Teacher Denis learned to play the piano on his own when he was only ten years old. He never had any formal training until he took an extension program in Siliman University while he was in college. When I asked him how he knew he loved music, he said with a blissful tone, “At night, my brother and I would play the guitar and sing until midnight. In our minds, we were in a big concert, only to be revived by our father telling us to go to sleep. At that time, playing music was already a necessity for me.” Upon hearing that, I realized I was talking to an extraordinary man, someone who looked at music not as a desire, but as a need.
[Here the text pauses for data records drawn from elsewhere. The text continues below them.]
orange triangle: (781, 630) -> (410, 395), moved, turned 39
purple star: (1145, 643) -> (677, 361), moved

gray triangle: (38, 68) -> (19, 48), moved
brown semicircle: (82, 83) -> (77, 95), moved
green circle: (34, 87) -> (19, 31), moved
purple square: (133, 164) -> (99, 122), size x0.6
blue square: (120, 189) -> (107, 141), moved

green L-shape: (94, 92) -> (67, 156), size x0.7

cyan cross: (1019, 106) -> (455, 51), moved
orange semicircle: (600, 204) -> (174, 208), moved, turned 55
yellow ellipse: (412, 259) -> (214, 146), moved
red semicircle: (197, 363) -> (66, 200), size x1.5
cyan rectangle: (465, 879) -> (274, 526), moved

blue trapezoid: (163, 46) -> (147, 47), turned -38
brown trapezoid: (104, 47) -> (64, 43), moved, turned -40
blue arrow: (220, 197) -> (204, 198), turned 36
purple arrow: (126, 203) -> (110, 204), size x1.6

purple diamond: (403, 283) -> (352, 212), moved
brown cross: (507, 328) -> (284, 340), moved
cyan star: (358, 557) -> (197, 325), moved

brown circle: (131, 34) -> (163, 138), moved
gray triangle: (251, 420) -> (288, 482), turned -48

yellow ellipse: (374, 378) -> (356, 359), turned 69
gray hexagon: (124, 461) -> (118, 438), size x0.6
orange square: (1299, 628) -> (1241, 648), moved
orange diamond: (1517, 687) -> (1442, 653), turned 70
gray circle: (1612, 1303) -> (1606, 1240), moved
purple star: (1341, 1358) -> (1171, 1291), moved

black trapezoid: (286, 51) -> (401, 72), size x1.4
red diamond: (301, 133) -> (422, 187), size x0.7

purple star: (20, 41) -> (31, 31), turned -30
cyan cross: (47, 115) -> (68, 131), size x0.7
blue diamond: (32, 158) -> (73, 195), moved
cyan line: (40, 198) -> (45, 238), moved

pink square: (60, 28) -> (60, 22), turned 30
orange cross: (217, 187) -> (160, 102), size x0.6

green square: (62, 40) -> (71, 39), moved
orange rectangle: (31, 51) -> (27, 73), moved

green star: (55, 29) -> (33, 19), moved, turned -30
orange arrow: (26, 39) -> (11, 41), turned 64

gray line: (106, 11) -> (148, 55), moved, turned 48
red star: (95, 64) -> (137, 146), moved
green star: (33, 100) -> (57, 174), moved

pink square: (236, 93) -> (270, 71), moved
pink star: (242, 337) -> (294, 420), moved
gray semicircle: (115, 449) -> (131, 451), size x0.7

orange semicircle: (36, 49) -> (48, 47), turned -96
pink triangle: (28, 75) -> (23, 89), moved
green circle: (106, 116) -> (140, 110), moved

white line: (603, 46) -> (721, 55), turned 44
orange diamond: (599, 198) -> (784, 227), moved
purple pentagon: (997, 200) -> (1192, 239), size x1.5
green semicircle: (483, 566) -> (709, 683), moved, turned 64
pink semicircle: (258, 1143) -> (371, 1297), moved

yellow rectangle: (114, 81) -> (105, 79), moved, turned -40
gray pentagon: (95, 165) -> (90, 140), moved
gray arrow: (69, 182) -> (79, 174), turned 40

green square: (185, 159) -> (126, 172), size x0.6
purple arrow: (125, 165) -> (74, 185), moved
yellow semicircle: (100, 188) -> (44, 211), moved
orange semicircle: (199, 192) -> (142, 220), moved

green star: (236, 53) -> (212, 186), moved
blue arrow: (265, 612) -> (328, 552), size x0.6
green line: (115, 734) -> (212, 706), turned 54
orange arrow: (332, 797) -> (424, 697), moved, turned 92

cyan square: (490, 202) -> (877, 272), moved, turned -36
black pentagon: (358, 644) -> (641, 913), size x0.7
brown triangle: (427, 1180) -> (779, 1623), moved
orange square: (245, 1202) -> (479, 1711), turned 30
Teacher Denis’ passion kept me going with my piano lessons. There was just a great deal to learn from a man who had so much love for what he was doing. I looked forward to Friday and Saturday afternoons from dreadfully long Sundays to Thursdays. I simply could not wait to move on from one piece to the next, to hear what Chopin would sound like from the old wooden piano in school or to know another hilarious story about Teacher Denis’ life back in the days. I remember the day he gave me my first Mozart sonata. I almost gave up in utter discouragement. At that point, I thought I had lost all the reason to believe in my ability, but when he saw my disappointment, he told me with sheer conviction that he dreams of hearing me play that piece one day. Just when I was about to give up, I found he believed in me more than I believed in myself.

Teacher Denis once told me with such bright eyes how contented he is with his life. “When I see my students grow up to be God fearing and responsible citizens in our community, it’s as if I have received a bonus from God,” he says. He insists that he did not choose music. Instead, music chose him. Music was the sum of all his ambitions, and he faced it with audacity. Only then did I learn how immense his courage was. Now I can say that at least once in my life, I have met a man who, beyond doubt, followed his dreams.

While I was playing Beethoven’s Moonlight Sonata, the last piece he taught me before I left home for Manila, it suddenly hit me how loved I felt. While he was there standing behind me, listening to me play, all he really wanted to discover was how long I was going to hold up. I did hold up until the very last chord just because he believed in me.

Teacher Denis has taught me more than how to play the piano. He has taught me that just like how notes truly sing only when it is played for others, life is worthwhile only when it is lived to make others believe in their dreams and in how much they can do. I know now that it does not only take fingers to play the piano. It takes a teacher. It takes a dreamer and a believer to know music. I know now that it takes music to know life.

I wonder how I have become worthy to be taught by someone so great. That, I’ll never know in this lifetime. All these years, I was busy learning the piano. Little did I know, I was taught by the man from my silhouette dream himself, the Music Man, and indeed, I have been changed.